*Exercise*
Reproduce all of the entries below exactly, without images.

[Opening Material provided section]

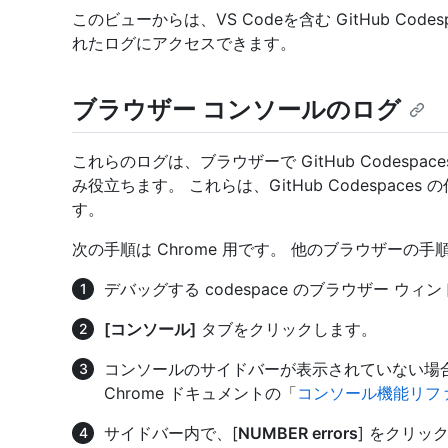
このビューからは、VS Codeを含む GitHub Co
れたログにアクセスできます。
ブラウザー コンソールのログ
これらのログは、ブラウザーで GitHub Codesp
み役立ちます。 これらは、GitHub Codespac
す。
次の手順は Chrome 用です。 他のブラウザーの
デバッグする codespace のブラウザー 
[コンソール]
タブをクリックします。
コンソールのサイドバーが表示されていない場
Chrome ドキュメントの「
コンソール機能リフ
サイドバー内で、[
NUMBER errors
] をクリ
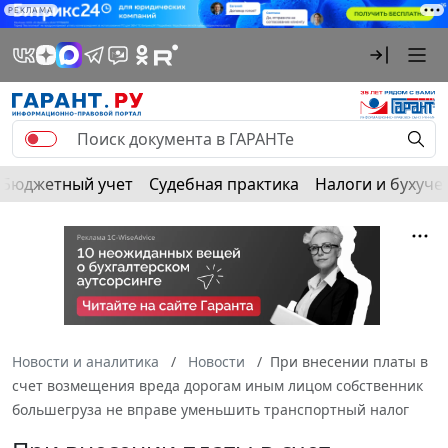
РЕКЛАМА
Бюджетный учет
Судебная практика
Налоги и бухуче
Новости и аналитика
Новости
При внесении платы в
счет возмещения вреда дорогам иным лицом собственник
большегруза не вправе уменьшить транспортный налог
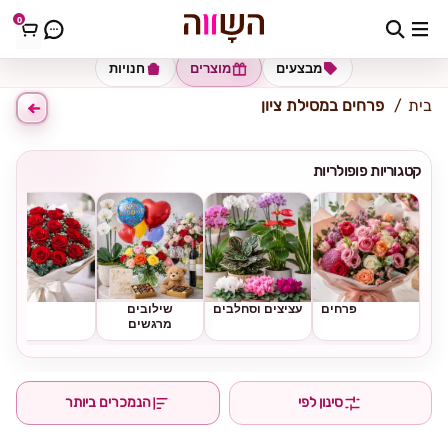
0
כתובת למשלוח
הזינו כתובת
מבצעים
מוצרים
חנויות
בית
פרחים במסילת ציון
קטגוריות פופולריות
פרחים
עציצים וסחלבים
שילובים
ורדים
מרגשים
סינון לפי
הנמכרים ביותר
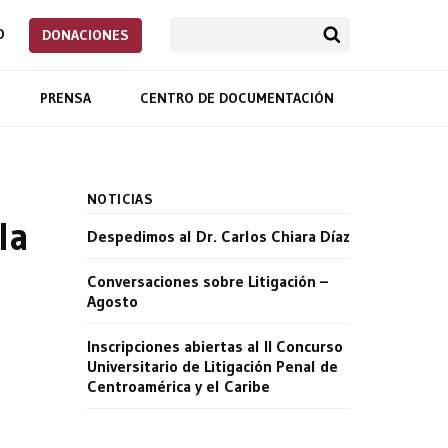
O
DONACIONES
PRENSA
CENTRO DE DOCUMENTACIÓN
NOTICIAS
la
Despedimos al Dr. Carlos Chiara Díaz
Conversaciones sobre Litigación –
Agosto
Inscripciones abiertas al II Concurso
Universitario de Litigación Penal de
Centroamérica y el Caribe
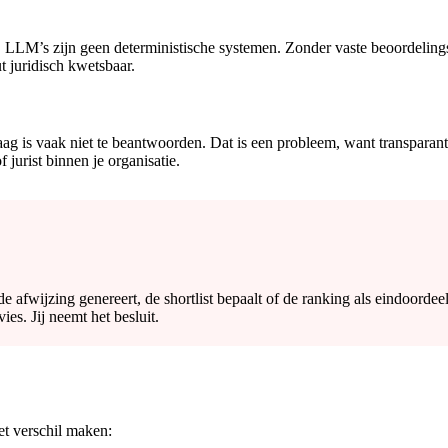
 LLM’s zijn geen deterministische systemen. Zonder vaste beoordelingscr
t juridisch kwetsbaar.
 is vaak niet te beantwoorden. Dat is een probleem, want transparantie
 jurist binnen je organisatie.
 afwijzing genereert, de shortlist bepaalt of de ranking als eindoordeel
ies. Jij neemt het besluit.
et verschil maken:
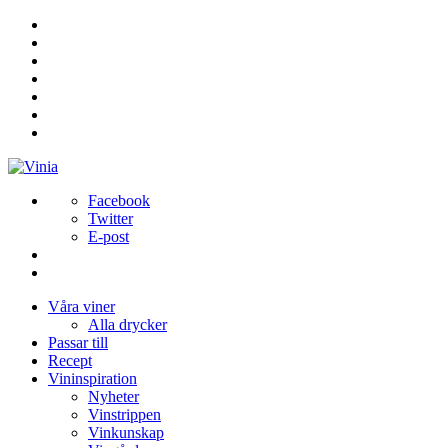
Facebook
Twitter
E-post
Våra viner
Alla drycker
Passar till
Recept
Vininspiration
Nyheter
Vinstrippen
Vinkunskap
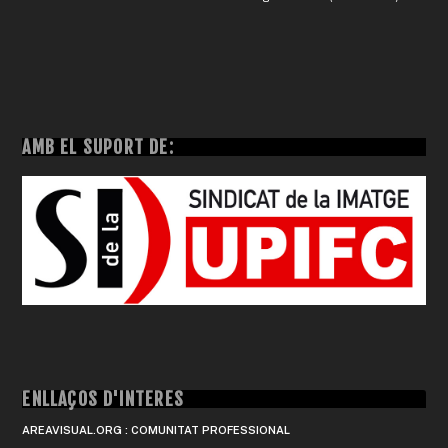
AMB EL SUPORT DE:
ENLLAÇOS D'INTERÈS
AREAVISUAL.ORG : COMUNITAT PROFESSIONAL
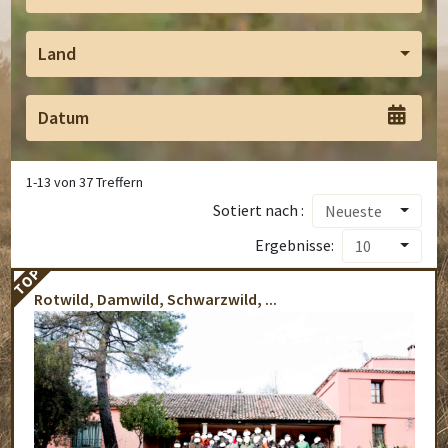
Land
1
-
13
von
37
Treffern
Sotiert nach :
Neueste
Ergebnisse:
10
TOP
Rotwild, Damwild, Schwarzwild, ...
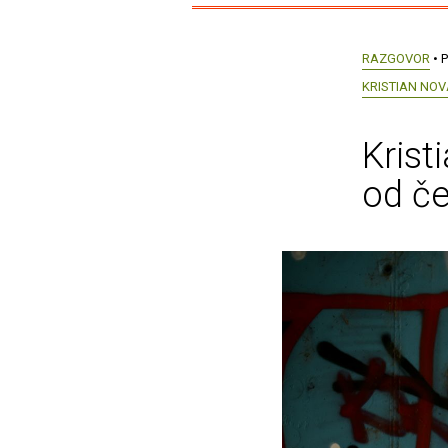
RAZGOVOR
• P
KRISTIAN NO
Krist
od če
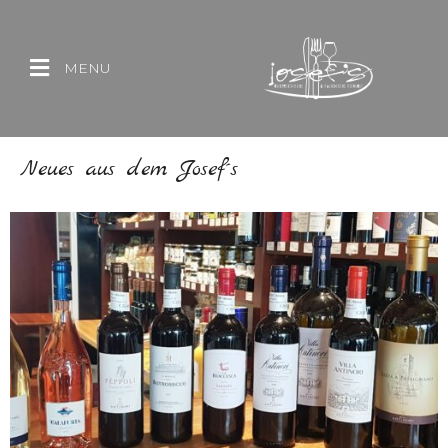
MENU
Neues aus dem Josef´s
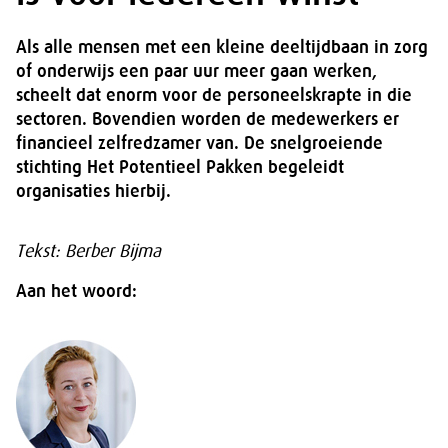
Als alle mensen met een kleine deeltijdbaan in zorg
of onderwijs een paar uur meer gaan werken,
scheelt dat enorm voor de personeelskrapte in die
sectoren. Bovendien worden de medewerkers er
financieel zelfredzamer van. De snelgroeiende
stichting Het Potentieel Pakken begeleidt
organisaties hierbij.
Tekst: Berber Bijma
Aan het woord:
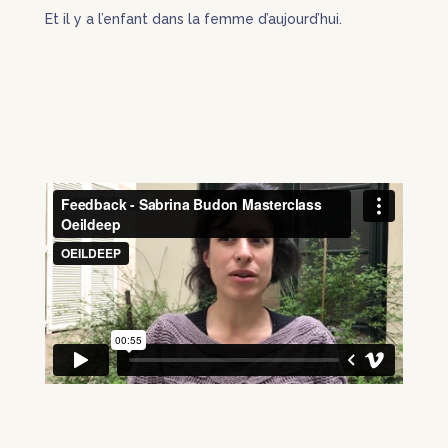
Et il y a l’enfant dans la femme d’aujourd’hui.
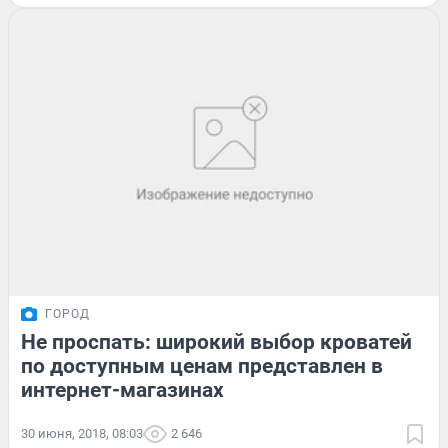
ГОРОД
Не проспать: широкий выбор кроватей
по доступным ценам представлен в
интернет-магазинах
30 июня, 2018, 08:03
2 646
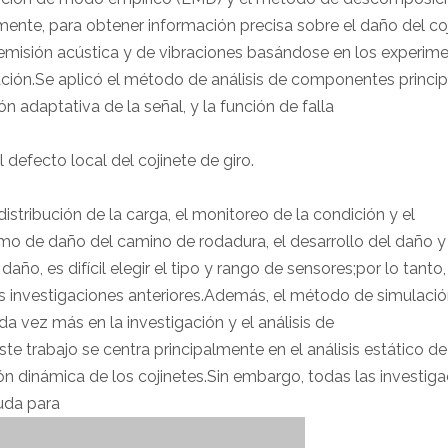
nte, para obtener información precisa sobre el daño del co
de emisión acústica y de vibraciones basándose en los experim
tación.Se aplicó el método de análisis de componentes princi
adaptativa de la señal, y la función de falla
 defecto local del cojinete de giro.
istribución de la carga, el monitoreo de la condición y el
mo de daño del camino de rodadura, el desarrollo del daño y
, es difícil elegir el tipo y rango de sensores;por lo tanto,
s investigaciones anteriores.Además, el método de simulaci
da vez más en la investigación y el análisis de
te trabajo se centra principalmente en el análisis estático de
ón dinámica de los cojinetes.Sin embargo, todas las investig
uda para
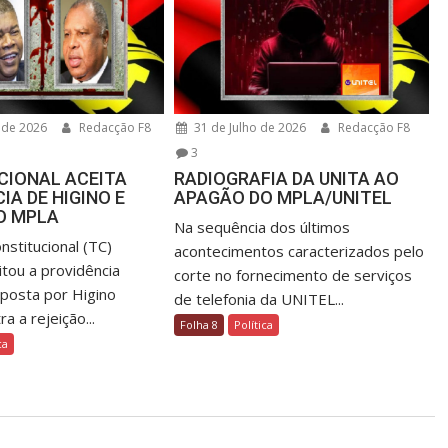
 de 2026
Redacção F8
31 de Julho de 2026
Redacção F8
3
CIONAL ACEITA
RADIOGRAFIA DA UNITA AO
IA DE HIGINO E
APAGÃO DO MPLA/UNITEL
O MPLA
Na sequência dos últimos
nstitucional (TC)
acontecimentos caracterizados pelo
itou a providência
corte no fornecimento de serviços
rposta por Higino
de telefonia da UNITEL...
a a rejeição...
Folha 8
Política
ca
.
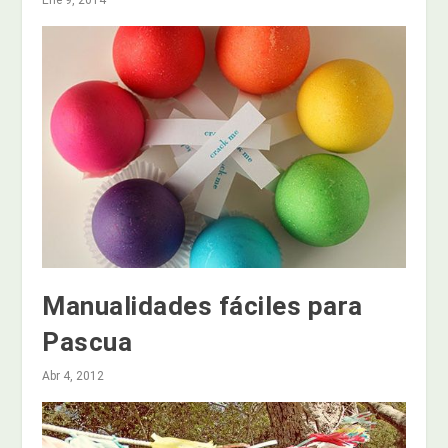
Manualidades fáciles para
Pascua
Abr 4, 2012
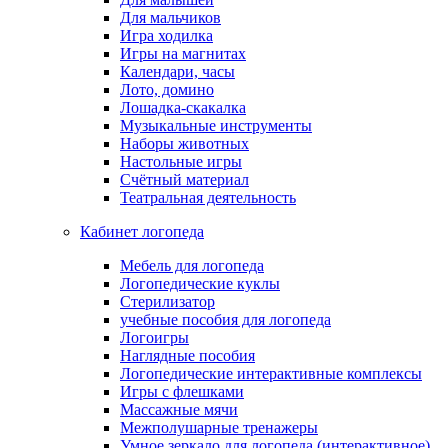
Для мальчиков
Игра ходилка
Игры на магнитах
Календари, часы
Лото, домино
Лошадка-скакалка
Музыкальные инструменты
Наборы животных
Настольные игры
Счётный материал
Театральная деятельность
Кабинет логопеда
Мебель для логопеда
Логопедические куклы
Стерилизатор
учебные пособия для логопеда
Логоигры
Наглядные пособия
Логопедические интерактивные комплексы
Игры с флешками
Массажные мячи
Межполушарные тренажеры
Умное зеркало для логопеда (интерактивное)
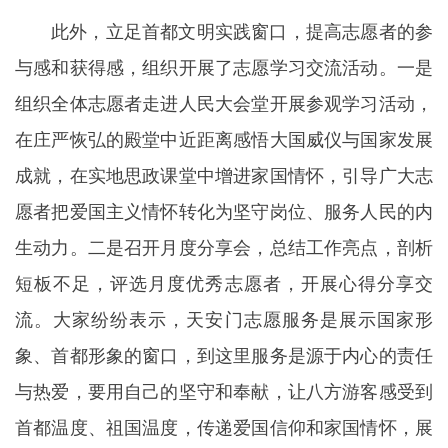
此外，立足首都文明实践窗口，提高志愿者的参
与感和获得感，组织开展了志愿学习交流活动。一是
组织全体志愿者走进人民大会堂开展参观学习活动，
在庄严恢弘的殿堂中近距离感悟大国威仪与国家发展
成就，在实地思政课堂中增进家国情怀，引导广大志
愿者把爱国主义情怀转化为坚守岗位、服务人民的内
生动力。二是召开月度分享会，总结工作亮点，剖析
短板不足，评选月度优秀志愿者，开展心得分享交
流。大家纷纷表示，天安门志愿服务是展示国家形
象、首都形象的窗口，到这里服务是源于内心的责任
与热爱，要用自己的坚守和奉献，让八方游客感受到
首都温度、祖国温度，传递爱国信仰和家国情怀，展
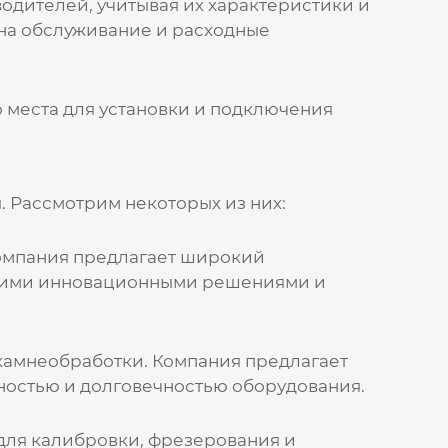
одителей, учитывая их характеристики и
 на обслуживание и расходные
о места для установки и подключения
я
. Рассмотрим некоторых из них:
Компания предлагает широкий
 своими инновационными решениями и
камнеобработки. Компания предлагает
жностью и долговечностью оборудования.
для калибровки, фрезерования и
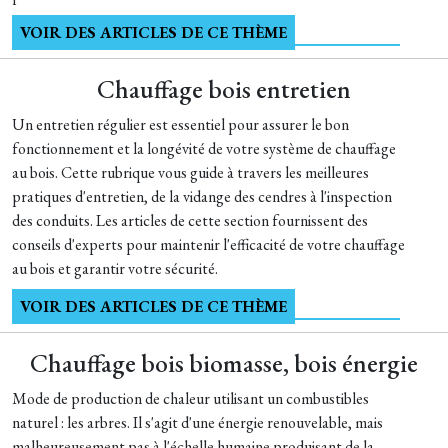
VOIR DES ARTICLES DE CE THÈME
Chauffage bois entretien
Un entretien régulier est essentiel pour assurer le bon
fonctionnement et la longévité de votre système de chauffage
au bois. Cette rubrique vous guide à travers les meilleures
pratiques d'entretien, de la vidange des cendres à l'inspection
des conduits. Les articles de cette section fournissent des
conseils d'experts pour maintenir l'efficacité de votre chauffage
au bois et garantir votre sécurité.
VOIR DES ARTICLES DE CE THÈME
Chauffage bois biomasse, bois énergie
Mode de production de chaleur utilisant un combustibles
naturel : les arbres. Il s'agit d'une énergie renouvelable, mais
malheureusement pas à l'échelle humaine produisant de la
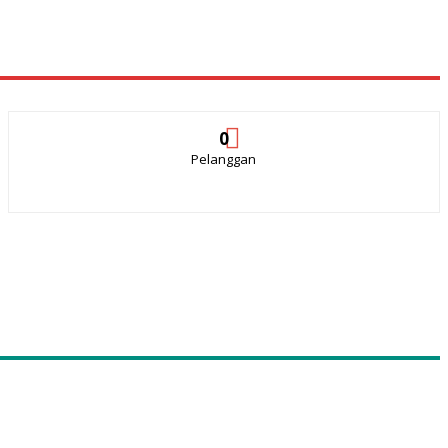
0
Pelanggan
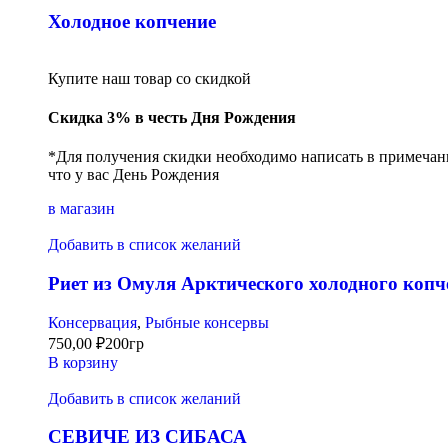
Холодное копчение
Купите наш товар со скидкой
Скидка 3% в честь Дня Рождения
*Для получения скидки необходимо написать в примечани
что у вас День Рождения
в магазин
Добавить в список желаний
Риет из Омуля Арктического холодного копч
Консервация
,
Рыбные консервы
750,00
₽
200гр
В корзину
Добавить в список желаний
СЕВИЧЕ ИЗ СИБАСА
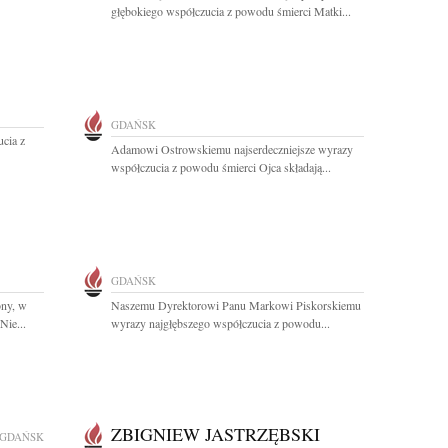
głębokiego współczucia z powodu śmierci Matki...
GDAŃSK
cia z
Adamowi Ostrowskiemu najserdeczniejsze wyrazy
współczucia z powodu śmierci Ojca składają...
GDAŃSK
ony, w
Naszemu Dyrektorowi Panu Markowi Piskorskiemu
Nie...
wyrazy najgłębszego współczucia z powodu...
ZBIGNIEW JASTRZĘBSKI
GDAŃSK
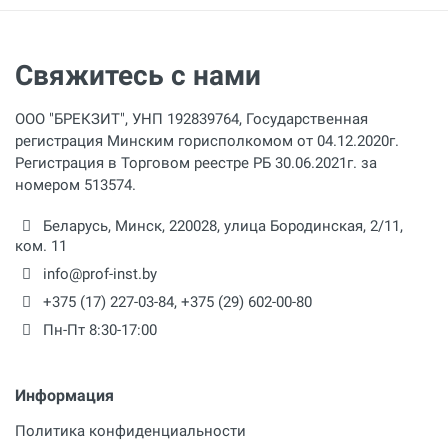
Напряжение
230 В
Свяжитесь с нами
Мощность
800 Вт
ООО "БРЕКЗИТ", УНП 192839764, Государственная
регистрация Минским горисполкомом от 04.12.2020г.
Регистрация в Торговом реестре РБ 30.06.2021г. за
номером 513574.
Беларусь,
Минск
,
220028
,
улица Бородинская, 2/11,
ком. 11
info@prof-inst.by
+375 (17) 227-03-84
,
+375 (29) 602-00-80
Пн-Пт 8:30-17:00
Информация
Политика конфиденциальности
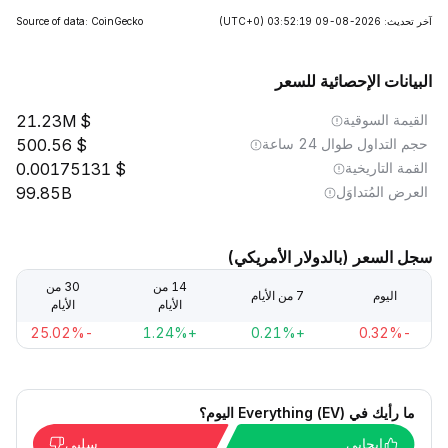
آخر تحديث: 2026-08-09 03:52:19
(UTC+0)
Source of data: CoinGecko
البيانات الإحصائية للسعر
القيمة السوقية
21.23M
حجم التداول طوال 24 ساعة
500.56
القمة التاريخية
0.00175131
العرض المُتداوَل
99.85B
سجل السعر (بالدولار الأمريكي)
14 من
30 من
اليوم
7 من الأيام
الأيام
الأيام
-25.02%
+1.24%
+0.21%
-0.32%
ما رأيك في Everything (EV) اليوم؟
إيجابي
سلبي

[Closing Material provided section]

*Solution below*
このビューからは、VS Codeを含む GitHub Co
れたログにアクセスできます。
ブラウザー コンソールのログ
これらのログは、ブラウザーで GitHub Codesp
み役立ちます。 これらは、GitHub Codespac
す。
次の手順は Chrome 用です。 他のブラウザーの
デバッグする codespace のブラウザー 
[コンソール]
タブをクリックします。
コンソールのサイドバーが表示されていない場
Chrome ドキュメントの「
コンソール機能リフ
サイドバー内で、[
NUMBER errors
] をクリ
РЕКЛАМА
Бюджетный учет
Судебная практика
Налоги и бухуче
Новости и аналитика
Новости
При внесении платы в
счет возмещения вреда дорогам иным лицом собственник
большегруза не вправе уменьшить транспортный налог
0
כתובת למשלוח
הזינו כתובת
מבצעים
מוצרים
חנויות
בית
פרחים במסילת ציון
קטגוריות פופולריות
פרחים
עציצים וסחלבים
שילובים
ורדים
מרגשים
סינון לפי
הנמכרים ביותר
O
DONACIONES
PRENSA
CENTRO DE DOCUMENTACIÓN
NOTICIAS
la
Despedimos al Dr. Carlos Chiara Díaz
Conversaciones sobre Litigación –
Agosto
Inscripciones abiertas al II Concurso
Universitario de Litigación Penal de
Centroamérica y el Caribe
 LLM’s zijn geen deterministische systemen. Zonder vaste beoordelingscr
t juridisch kwetsbaar.
 is vaak niet te beantwoorden. Dat is een probleem, want transparantie
 jurist binnen je organisatie.
 afwijzing genereert, de shortlist bepaalt of de ranking als eindoordeel
ies. Jij neemt het besluit.
et verschil maken:
Facebook
Twitter
E-post
Våra viner
Alla drycker
Passar till
Recept
Vininspiration
Nyheter
Vinstrippen
Vinkunskap
AMB EL SUPORT DE:
ENLLAÇOS D'INTERÈS
AREAVISUAL.ORG : COMUNITAT PROFESSIONAL
Land
1
-
13
von
37
Treffern
Sotiert nach :
Neueste
Ergebnisse:
10
TOP
Rotwild, Damwild, Schwarzwild, ...
RAZGOVOR
• P
KRISTIAN NO
Krist
od če
MENU
Neues aus dem Josef´s
Als alle mensen met een kleine deeltijdbaan in zorg
of onderwijs een paar uur meer gaan werken,
scheelt dat enorm voor de personeelskrapte in die
sectoren. Bovendien worden de medewerkers er
financieel zelfredzamer van. De snelgroeiende
stichting Het Potentieel Pakken begeleidt
organisaties hierbij.
Tekst: Berber Bijma
Aan het woord:
Et il y a l’enfant dans la femme d’aujourd’hui.
ГОРОД
Не проспать: широкий выбор кроватей
по доступным ценам представлен в
интернет-магазинах
30 июня, 2018, 08:03
2 646
nte, para obtener información precisa sobre el daño del co
de emisión acústica y de vibraciones basándose en los experim
tación.Se aplicó el método de análisis de componentes princi
adaptativa de la señal, y la función de falla
 defecto local del cojinete de giro.
istribución de la carga, el monitoreo de la condición y el
mo de daño del camino de rodadura, el desarrollo del daño y
, es difícil elegir el tipo y rango de sensores;por lo tanto,
s investigaciones anteriores.Además, el método de simulaci
da vez más en la investigación y el análisis de
te trabajo se centra principalmente en el análisis estático de
ón dinámica de los cojinetes.Sin embargo, todas las investig
uda para
 de 2026
Redacção F8
31 de Julho de 2026
Redacção F8
3
CIONAL ACEITA
RADIOGRAFIA DA UNITA AO
IA DE HIGINO E
APAGÃO DO MPLA/UNITEL
O MPLA
Na sequência dos últimos
nstitucional (TC)
acontecimentos caracterizados pelo
itou a providência
corte no fornecimento de serviços
rposta por Higino
de telefonia da UNITEL...
a a rejeição...
Folha 8
Política
ca
.
Manualidades fáciles para
Pascua
Abr 4, 2012
Для мальчиков
Игра ходилка
Игры на магнитах
Календари, часы
Лото, домино
Лошадка-скакалка
Музыкальные инструменты
Наборы животных
Настольные игры
Счётный материал
Театральная деятельность
Кабинет логопеда
Мебель для логопеда
Логопедические куклы
Стерилизатор
учебные пособия для логопеда
Логоигры
Наглядные пособия
Логопедические интерактивные комплексы
Игры с флешками
Массажные мячи
Межполушарные тренажеры
Умное зеркало для логопеда (интерактивное)
此外，立足首都文明实践窗口，提高志愿者的参
与感和获得感，组织开展了志愿学习交流活动。一是
组织全体志愿者走进人民大会堂开展参观学习活动，
在庄严恢弘的殿堂中近距离感悟大国威仪与国家发展
成就，在实地思政课堂中增进家国情怀，引导广大志
愿者把爱国主义情怀转化为坚守岗位、服务人民的内
生动力。二是召开月度分享会，总结工作亮点，剖析
短板不足，评选月度优秀志愿者，开展心得分享交
流。大家纷纷表示，天安门志愿服务是展示国家形
象、首都形象的窗口，到这里服务是源于内心的责任
与热爱，要用自己的坚守和奉献，让八方游客感受到
首都温度、祖国温度，传递爱国信仰和家国情怀，展
одителей, учитывая их характеристики и
 на обслуживание и расходные
о места для установки и подключения
я
. Рассмотрим некоторых из них:
Компания предлагает широкий
 своими инновационными решениями и
камнеобработки. Компания предлагает
жностью и долговечностью оборудования.
для калибровки, фрезерования и
VOIR DES ARTICLES DE CE THÈME
Chauffage bois entretien
Un entretien régulier est essentiel pour assurer le bon
fonctionnement et la longévité de votre système de chauffage
au bois. Cette rubrique vous guide à travers les meilleures
pratiques d'entretien, de la vidange des cendres à l'inspection
des conduits. Les articles de cette section fournissent des
conseils d'experts pour maintenir l'efficacité de votre chauffage
au bois et garantir votre sécurité.
VOIR DES ARTICLES DE CE THÈME
Chauffage bois biomasse, bois énergie
Mode de production de chaleur utilisant un combustibles
naturel : les arbres. Il s'agit d'une énergie renouvelable, mais
malheureusement pas à l'échelle humaine produisant de la
0
Pelanggan
Холодное копчение
Купите наш товар со скидкой
Скидка 3% в честь Дня Рождения
*Для получения скидки необходимо написать в примечани
что у вас День Рождения
в магазин
Добавить в список желаний
Риет из Омуля Арктического холодного копч
Консервация
,
Рыбные консервы
750,00
₽
200гр
В корзину
Добавить в список желаний
СЕВИЧЕ ИЗ СИБАСА
głębokiego współczucia z powodu śmierci Matki...
GDAŃSK
cia z
Adamowi Ostrowskiemu najserdeczniejsze wyrazy
współczucia z powodu śmierci Ojca składają...
GDAŃSK
ony, w
Naszemu Dyrektorowi Panu Markowi Piskorskiemu
Nie...
wyrazy najgłębszego współczucia z powodu...
ZBIGNIEW JASTRZĘBSKI
GDAŃSK
Напряжение
230 В
Свяжитесь с нами
Мощность
800 Вт
ООО "БРЕКЗИТ", УНП 192839764, Государственная
регистрация Минским горисполкомом от 04.12.2020г.
Регистрация в Торговом реестре РБ 30.06.2021г. за
номером 513574.
Беларусь,
Минск
,
220028
,
улица Бородинская, 2/11,
ком. 11
info@prof-inst.by
+375 (17) 227-03-84
,
+375 (29) 602-00-80
Пн-Пт 8:30-17:00
Информация
Политика конфиденциальности
آخر تحديث: 2026-08-09 03:52:19
(UTC+0)
Source of data: CoinGecko
البيانات الإحصائية للسعر
القيمة السوقية
21.23M
حجم التداول طوال 24 ساعة
500.56
القمة التاريخية
0.00175131
العرض المُتداوَل
99.85B
سجل السعر (بالدولار الأمريكي)
14 من
30 من
اليوم
7 من الأيام
الأيام
الأيام
-25.02%
+1.24%
+0.21%
-0.32%
ما رأيك في Everything (EV) اليوم؟
إيجابي
سلبي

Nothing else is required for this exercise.